Víctor B. Penchaszadeh on Science and Justice Fifty Years After Argentina’s Military Coup

By Alejo Stark


Víctor B. Penchaszadeh, Photograph taken by Lina Etchesuri in 2025.

March 24, 2026, marks the fiftieth anniversary of the coup d’état that inaugurated the last—and most brutal—of Argentina’s military dictatorships. Euphemistically named the Process of National Reorganization, the junta claimed it was defending “Western, Christian civilization” from a supposed “subversive virus.” Within the Cold War’s polarized climate, and with the backing of the United States, the junta’s immunological logic cast socialist political organizations, labor unions, human rights advocates, and progressive Christian activists as existential threats to the nation.1 By 1984, human rights groups estimated that close to 30,000 people had systematically “disappeared.” Among them were the children of those labeled “subversives.”

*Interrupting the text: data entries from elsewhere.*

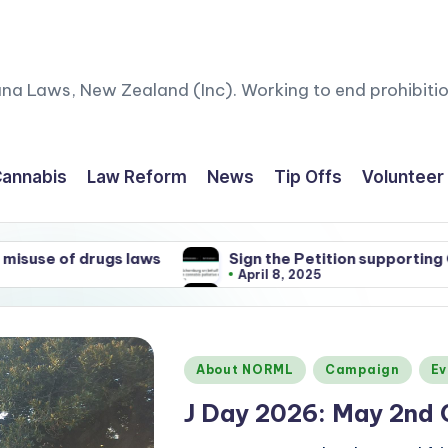
ana Laws, New Zealand (Inc). Working to end prohibitio
annabis
Law Reform
News
Tip Offs
Volunteer
ws
Sign the Petition supporting Gandalf and other 
April 8, 2025
ws
Sign the Petition supporting Gandalf and other 
April 8, 2025
Posted
About NORML
Campaign
Ev
in
J Day 2026: May 2nd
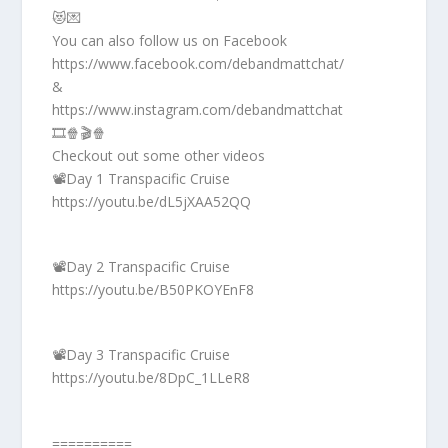
😻💌
You can also follow us on Facebook
https://www.facebook.com/debandmattchat/
&
https://www.instagram.com/debandmattchat
🎞️🍿🎬🍿
Checkout out some other videos
📽️Day 1 Transpacific Cruise
https://youtu.be/dL5jXAA52QQ
📽️Day 2 Transpacific Cruise
https://youtu.be/B50PKOYEnF8
📽️Day 3 Transpacific Cruise
https://youtu.be/8DpC_1LLeR8
==========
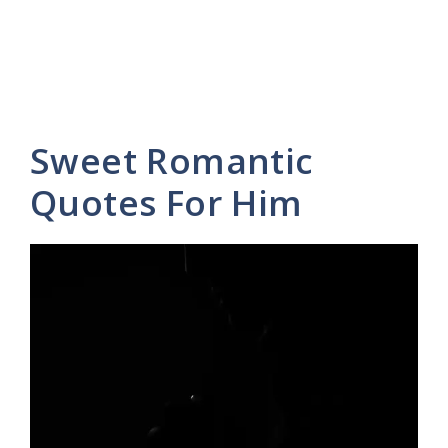
Sweet Romantic
Quotes For Him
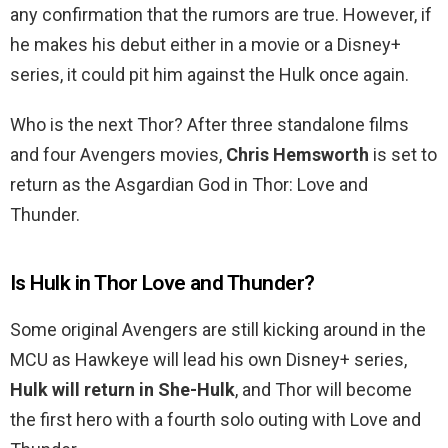
any confirmation that the rumors are true. However, if
he makes his debut either in a movie or a Disney+
series, it could pit him against the Hulk once again.
Who is the next Thor? After three standalone films
and four Avengers movies,
Chris Hemsworth
is set to
return as the Asgardian God in Thor: Love and
Thunder.
Is Hulk in Thor Love and Thunder?
Some original Avengers are still kicking around in the
MCU as Hawkeye will lead his own Disney+ series,
Hulk will return in She-Hulk
, and Thor will become
the first hero with a fourth solo outing with Love and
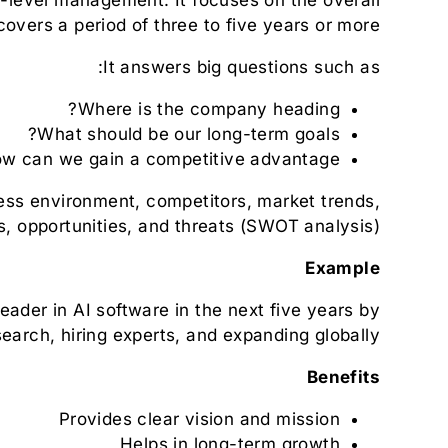
covers a period of three to five years or more.
It answers big questions such as:
Where is the company heading?
What should be our long-term goals?
w can we gain a competitive advantage?
ness environment, competitors, market trends,
, opportunities, and threats (SWOT analysis).
Example
der in AI software in the next five years by
search, hiring experts, and expanding globally.
Benefits
Provides clear vision and mission
Helps in long-term growth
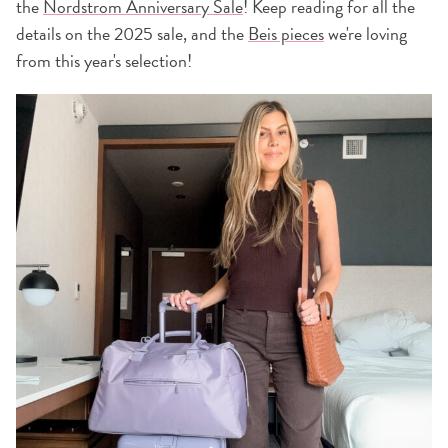
the
Nordstrom Anniversary Sale
! Keep reading for all the
details on the 2025 sale, and the
Beis pieces
we're loving
from this year's selection!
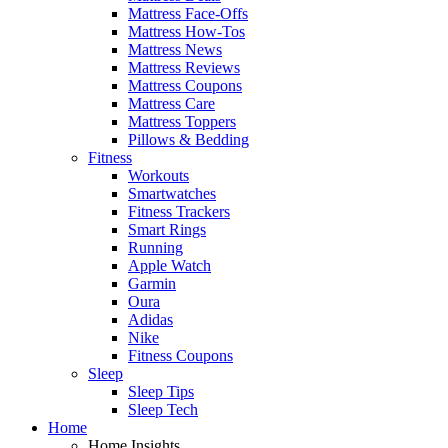
Mattress Face-Offs
Mattress How-Tos
Mattress News
Mattress Reviews
Mattress Coupons
Mattress Care
Mattress Toppers
Pillows & Bedding
Fitness
Workouts
Smartwatches
Fitness Trackers
Smart Rings
Running
Apple Watch
Garmin
Oura
Adidas
Nike
Fitness Coupons
Sleep
Sleep Tips
Sleep Tech
Home
Home Insights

The Abuelas (Grandmothers) of Plaza de Mayo were among the first to organize publicly against the dictatorship. Having lost their own children, they began searching for their grandchildren—many of whom were born in clandestine detention centers before their parents were murdered. The Abuelas turned to science for help.2.

Working with a team of geneticists, they helped develop a statistical tool known as the index of grandparentage. While paternity testing existed at the time, the challenge here was different: how to calculate the likelihood that a child was related to a set of grandparents when the parents were missing. Anticipating contemporary DNA-testing techniques, scientists in the mid‑1980s used immunogenetic blood markers to construct the index.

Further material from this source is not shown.